The little skulls look great. Painted nicely, too.


----------



## [email protected] (Aug 25, 2012)

Wow, great job. I keep my expectations low when people start describing how cheap a particular prop is. In this case, there's nothing cheap looking about it. I've never made anything from a mold so I'd be curious to hear more about how you made those great finials.


----------



## heresjohnny (Feb 15, 2006)

Thanks!



[email protected] said:


> Wow, great job. I keep my expectations low when people start describing how cheap a particular prop is. In this case, there's nothing cheap looking about it. I've never made anything from a mold so I'd be curious to hear more about how you made those great finials.
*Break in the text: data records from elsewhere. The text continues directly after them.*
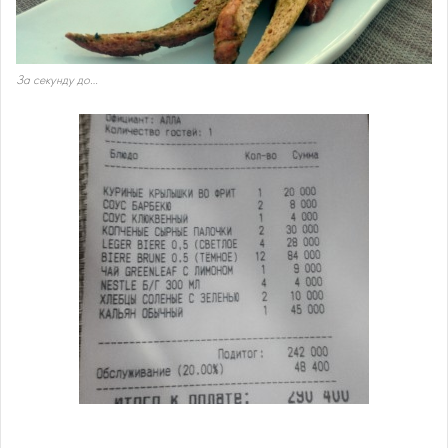
За секунду до…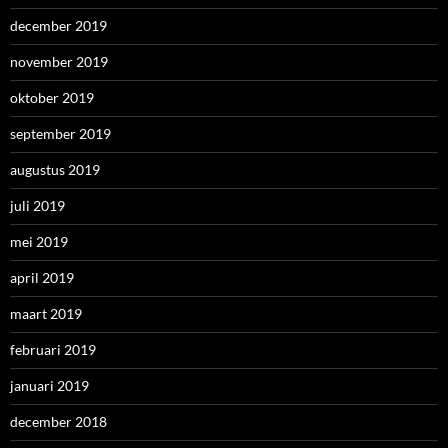
december 2019
november 2019
oktober 2019
september 2019
augustus 2019
juli 2019
mei 2019
april 2019
maart 2019
februari 2019
januari 2019
december 2018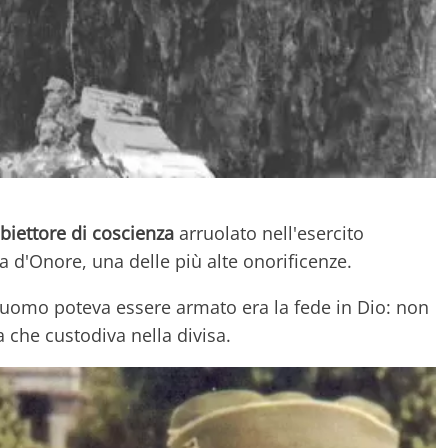
obiettore di coscienza
arruolato nell'esercito
d'Onore, una delle più alte onorificenze.
n uomo poteva essere armato era la fede in Dio: non
che custodiva nella divisa.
Details on making the finales are in this thread http://www.hauntforum.com/showthread.php?t=34076&page=2

Here are some pictures of the fence, put it up today.


----------



## ryschwith (Oct 27, 2014)

Silly tool-noob question: how did you cut the square holes in the rails?


----------



## Headless (Sep 4, 2011)

Love!


----------



## The_Caretaker (Mar 6, 2007)

They way I did it was to cut notches in the board using a dado blade then nailed on a piece of lumber. You can see my cemetery build in my flickr account


----------



## Grimm Pickins (Nov 4, 2013)

Very very cool!


----------



## heresjohnny (Feb 15, 2006)

ryschwith said:


> Silly tool-noob question: how did you cut the square holes in the rails?


First I drilled holes using a drill bit a little bigger than width of the square pickets. Then I used a jig saw to cut the corners out, I.e. to turn the round holes into square holes. I kept a picket handy to check the holes as I cut them. Not very precise, but good enough for Halloween cemetary fence. And it did not take that long.


----------



## ryschwith (Oct 27, 2014)

heresjohnny said:


> First I drilled holes using a drill bit a little bigger than width of the square pickets. Then I used a jig saw to cut the corners out, I.e. to turn the round holes into square holes. I kept a picket handy to check the holes as I cut them. Not very precise, but good enough for Halloween cemetary fence. And it did not take that long.


Ah, that makes a lot of sense, thanks. Hoping to start building these in January (too much going on with the holidays right now).


----------



## heresjohnny (Feb 15, 2006)

I am building additional fence this year, its worth noting the molds for the skull head finales still work great a year later.


----------



## hfed (Oct 13, 2015)

wow, really cool! I need to up my fence game after seeing these!


----------



## Iniquity (Oct 13, 2015)

Your post just inspired me. Thanks!


----------